Numéro d'arrêt : 336279
Numéro NOR : CETATEXT000025041099 ?
Identifiant URN:LEX : urn:lex;fr;conseil.etat;arret;2011-12-20;336279 ?

Texte :

Vu la requête, enregistrée le 5 février 2010 au secrétariat du contentieux du Conseil d'Etat, présentée par Mlle Joy B représentée par Mme Lucy A, domiciliée à ... ; Mme A demande au Conseil d'Etat :

1°) d'annuler la décision implicite par laquelle la commission de recours contre les décisions de refus de visa d'entrée en France a rejeté son recours contre la décision du 16 avril 2008 par laquelle le consul général de France à Lagos (Nigeria) a refusé de délivrer à Mlle B un visa d'entrée et de long séjour en France en qualité d'enfant d'un réfugié statutaire ;

2°) d'enjoindre au ministre de l'immigration, de l'intégration, de l'identité nationale et du développement solidaire de délivrer le visa sollicité dans un délai de quinze jours à compter de la notification de la décision à intervenir, sous astreinte de 200 euros par jour de retard ;

3°) de mettre à la charge de l'Etat la somme de 3 000 euros au titre de l'article L. 761-1 du code de justice administrative ;

Vu les autres pièces du dossier ;

Vu la convention européenne de sauvegarde des droits de l'homme et des libertés fondamentales ;

Vu la directive 2003/86/CE du Conseil du 22 septembre 2003 ;

Vu le code civil ;

Vu le code de l'entrée et du séjour des étrangers et du droit d'asile ;

Vu la loi n° 79-587 du 11 juillet 1979 ;

Vu le code de justice administrative ;

Après avoir entendu en séance publique :

- le rapport de M. Didier Ribes, Maître des Requêtes,

- les conclusions de M. Xavier de Lesquen, rapporteur public ;

Sans qu'il soit besoin de statuer sur la fin de non-recevoir opposée par le ministre ;

Considérant que Mme A demande l'annulation de la décision du 16 avril 2008 par laquelle le consul général de France à Lagos a refusé de délivrer à Mlle B un visa d'entrée et de long séjour en qualité d'enfant de réfugié statutaire ; qu'en raison des pouvoirs conférés par les dispositions de l'article D. 211-5 du code de l'entrée et du séjour des étrangers et du droit d'asile à la commission de recours contre les décisions de refus de visa d'entrée en France, les décisions par lesquelles elle rejette les recours introduits devant elle se substituent à celles des autorités diplomatiques et consulaires qui lui sont déférées ; que la requérante ayant, comme elle en avait l'obligation, saisi la commission, le 26 septembre 2008, d'un recours contre la décision de refus opposée le 16 avril 2008 par le consul général de France à Lagos à sa demande de délivrance d'un visa d'entrée et de long séjour en France au bénéfice de Mlle B, les conclusions à fin d'annulation présentées par la requérante doivent être regardées comme dirigées contre la décision implicite par laquelle la commission a rejeté son recours ;

Considérant que le mémoire en réplique du 12 novembre 2010 de Mme A était rédigé en anglais ; qu'après avoir été invitée à régulariser ses écritures, Mme A n'a pas produit une traduction en français du mémoire ; que ce mémoire doit par suite être écarté des débats ;

Considérant, en premier lieu, qu'en vertu du 4° de l'article L. 211-2 du code de l'entrée et du séjour des étrangers en France et du droit d'asile, le rejet de la demande de visa présentée par le bénéficiaire d'une autorisation de regroupement familial doit être motivé ; qu'aux termes de l'article 5 de la loi du 11 juillet 1979 relative à la motivation des actes administratifs et à l'amélioration des relations entre l'administration et le public : Une décision implicite intervenue dans les cas où la décision explicite aurait dû être motivée n'est pas illégale du seul fait qu'elle n'est pas assortie de cette motivation.

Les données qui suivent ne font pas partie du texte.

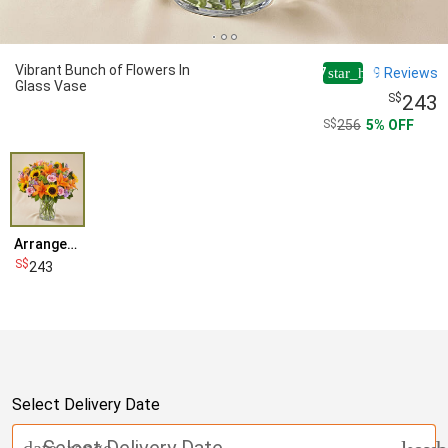
Vibrant Bunch of Flowers In
4.7
9
Reviews
star_half
Glass Vase
243
256
5
OFF
Arrangement
243
Select Delivery Date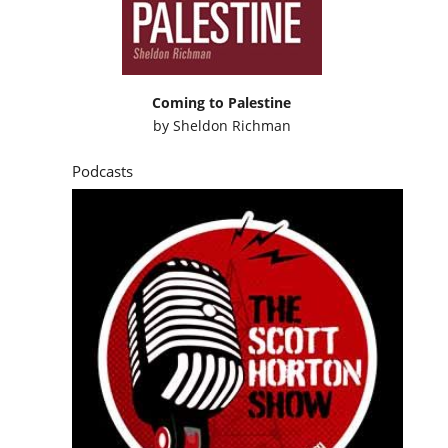
Coming to Palestine
by
Sheldon Richman
Podcasts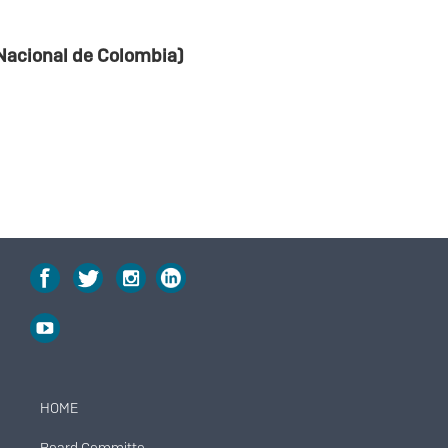
Nacional de Colombia)
HOME
Menú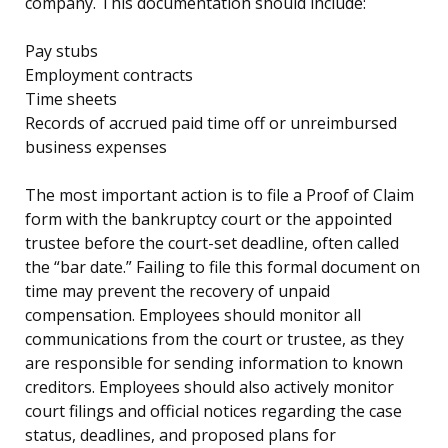
company. This documentation should include:
Pay stubs
Employment contracts
Time sheets
Records of accrued paid time off or unreimbursed
business expenses
The most important action is to file a Proof of Claim
form with the bankruptcy court or the appointed
trustee before the court-set deadline, often called
the “bar date.” Failing to file this formal document on
time may prevent the recovery of unpaid
compensation. Employees should monitor all
communications from the court or trustee, as they
are responsible for sending information to known
creditors. Employees should also actively monitor
court filings and official notices regarding the case
status, deadlines, and proposed plans for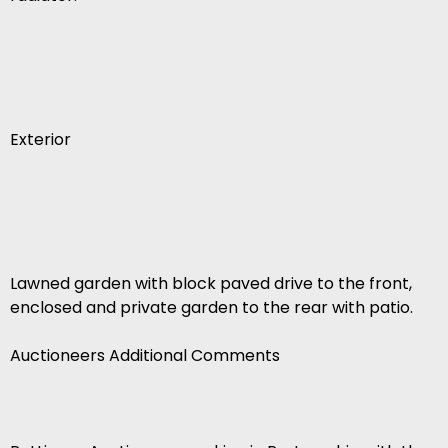
Exterior
Lawned garden with block paved drive to the front,
enclosed and private garden to the rear with patio.
Auctioneers Additional Comments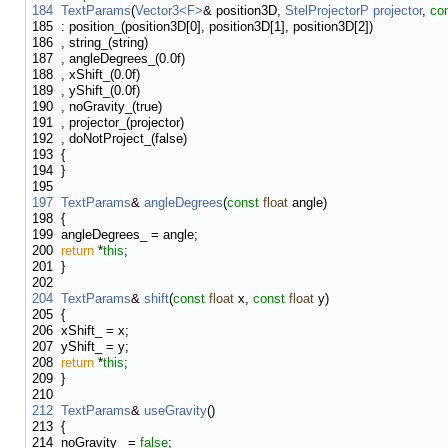
184
TextParams
(
Vector3<F>
& position3D,
StelProjectorP
projector
,
co
185
: position_(position3D[0], position3D[1], position3D[2])
186
, string_(string)
187
, angleDegrees_(0.0f)
188
, xShift_(0.0f)
189
, yShift_(0.0f)
190
, noGravity_(true)
191
, projector_(projector)
192
, doNotProject_(false)
193
{
194
}
195
197
TextParams
&
angleDegrees
(
const
float
angle)
198
{
199
angleDegrees_ = angle;
200
return
*
this
;
201
}
202
204
TextParams
&
shift
(
const
float
x,
const
float
y)
205
{
206
xShift_ = x;
207
yShift_ = y;
208
return
*
this
;
209
}
210
212
TextParams
&
useGravity
()
213
{
214
noGravity_ =
false
;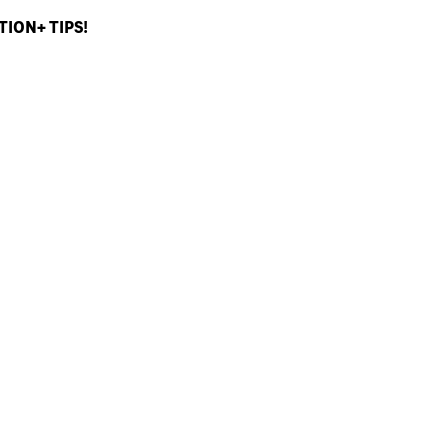
ION+ TIPS!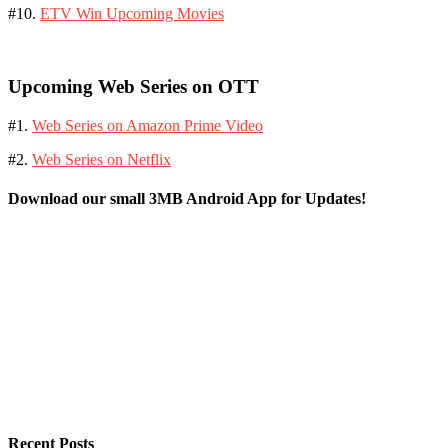
#10.
ETV Win Upcoming Movies
Upcoming Web Series on OTT
#1.
Web Series on Amazon Prime Video
#2.
Web Series on Netflix
Download our small 3MB Android App for Updates!
Recent Posts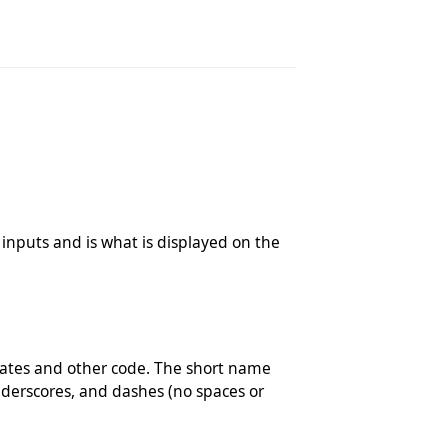
r inputs and is what is displayed on the
plates and other code. The short name
derscores, and dashes (no spaces or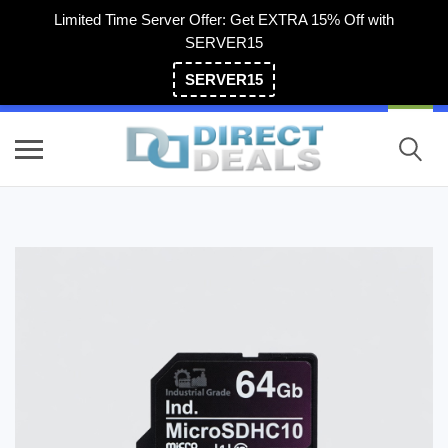
Limited Time Server Offer: Get EXTRA 15% Off with
SERVER15
SERVER15
(800) 983-2471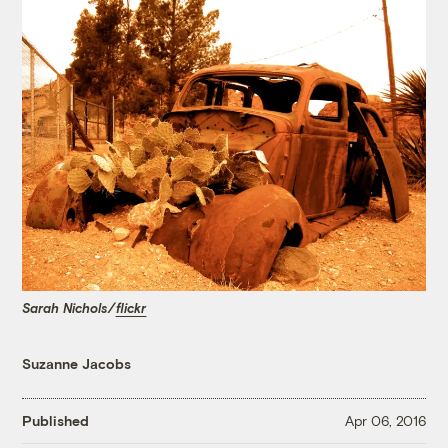
Sarah Nichols/
flickr
Suzanne Jacobs
Published
Apr 06, 2016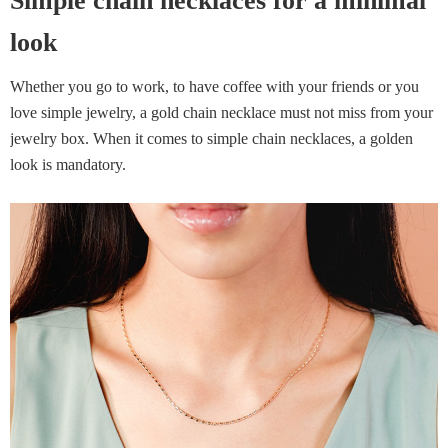
Simple chain necklaces for a minimal
look
Whether you go to work, to have coffee with your friends or you
love simple jewelry, a gold chain necklace must not miss from your
jewelry box. When it comes to simple chain necklaces, a golden
look is mandatory.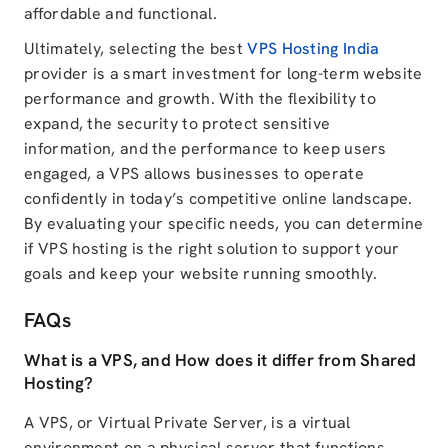
affordable and functional.
Ultimately, selecting the best
VPS Hosting India
provider is a smart investment for long-term website
performance and growth. With the flexibility to
expand, the security to protect sensitive
information, and the performance to keep users
engaged, a VPS allows businesses to operate
confidently in today’s competitive online landscape.
By evaluating your specific needs, you can determine
if VPS hosting is the right solution to support your
goals and keep your website running smoothly.
FAQs
What is a VPS, and How does it differ from Shared
Hosting?
A VPS, or Virtual Private Server, is a virtual
environment on a physical server that functions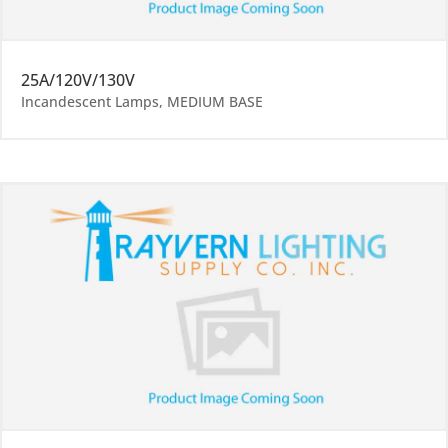
25A/120V/130V
Incandescent Lamps
,
MEDIUM BASE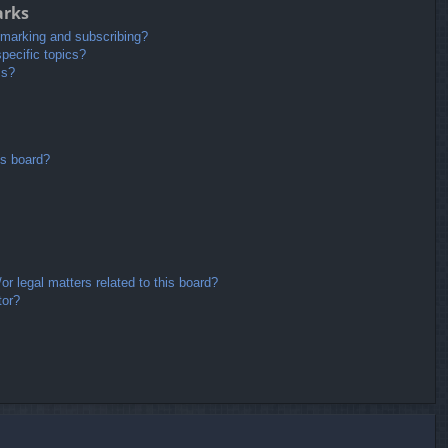
arks
kmarking and subscribing?
pecific topics?
ms?
is board?
r legal matters related to this board?
tor?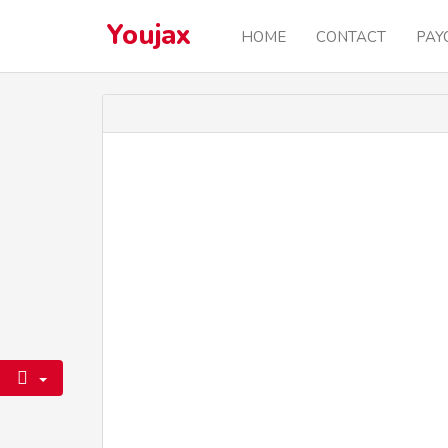
Youjax
HOME
CONTACT
PAY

Toutefois, à la demande de l'intéressé, formulée dans les délais du recours contentieux, les motifs de toute décision implicite de rejet devront lui être communiqués dans le mois suivant cette demande (...) ; qu'il ne ressort pas des pièces du dossier que Mme A ait demandé que lui soient communiqués les motifs de la décision implicite de la commission de recours contre les décisions de refus de visa d'entrée en France ; que, dans ces conditions, elle n'est pas fondée à soutenir que la commission aurait méconnu l'obligation de motivation qui s'imposait à elle en rejetant son recours par une décision implicite ;

Considérant, en deuxième lieu, que les dispositions de l'article 47 du code civil invoquées par la requérante ne font pas obstacle au pouvoir d'appréciation, par la commission de recours contre les décisions de refus de visa d'entrée en France, de la sincérité des documents produits à l'appui d'une demande de visa et du recours ; que la commission n'a donc pas commis d'erreur de droit en se fondant sur le caractère frauduleux de documents produits pour estimer que la filiation n'était pas établie ;

Considérant, en troisième lieu, qu'il ressort des pièces du dossier que la commission a fondé sa décision sur l'inauthenticité des actes de naissance produits à l'appui de la demande de visa ; que la commission de la population ayant délivré l'acte de naissance produit à l'appui de la demande de visa n'est pas habilitée à délivrer des actes de naissance à des personnes nées avant le 14 décembre 1992 ; que la naissance de Mlle B n'apparaît pas dans les registres de naissance de l'hôpital où elle est prétendument née ; qu'enfin, la carte de vaccination et les document relatifs à la scolarité de Mlle B sont frauduleux ; que dans ces conditions, en se fondant sur le caractère inauthentique des actes de naissance et l'absence de preuve du lien de filiation, la commission n'a commis ni une erreur de droit ni une erreur d'appréciation ; que, par suite, en l'absence de preuve du lien de filiation unissant Mlle B et Mme A, la commission n'a, en refusant le visa sollicité, méconnu ni les stipulations de l'article 8 de la convention européenne de sauvegarde des droits de l'homme et des libertés fondamentales ni celles du 1° de l'article 4 de la directive 2003/86/CE du Conseil du 22 septembre 2003 relative au droit au regroupement familial ;

Considérant qu'il résulte de ce qui précède que Mme A n'est pas fondée à demander l'annulation de la décision attaquée ; que, par suite, ses conclusions à fin d'injonction ainsi que celles présentées au titre de l'article L. 761-1 du code de justice administrative ne peuvent qu'être rejetées ;

D E C I D E :

--------------

Article 1er : La requête de Mme A est rejetée.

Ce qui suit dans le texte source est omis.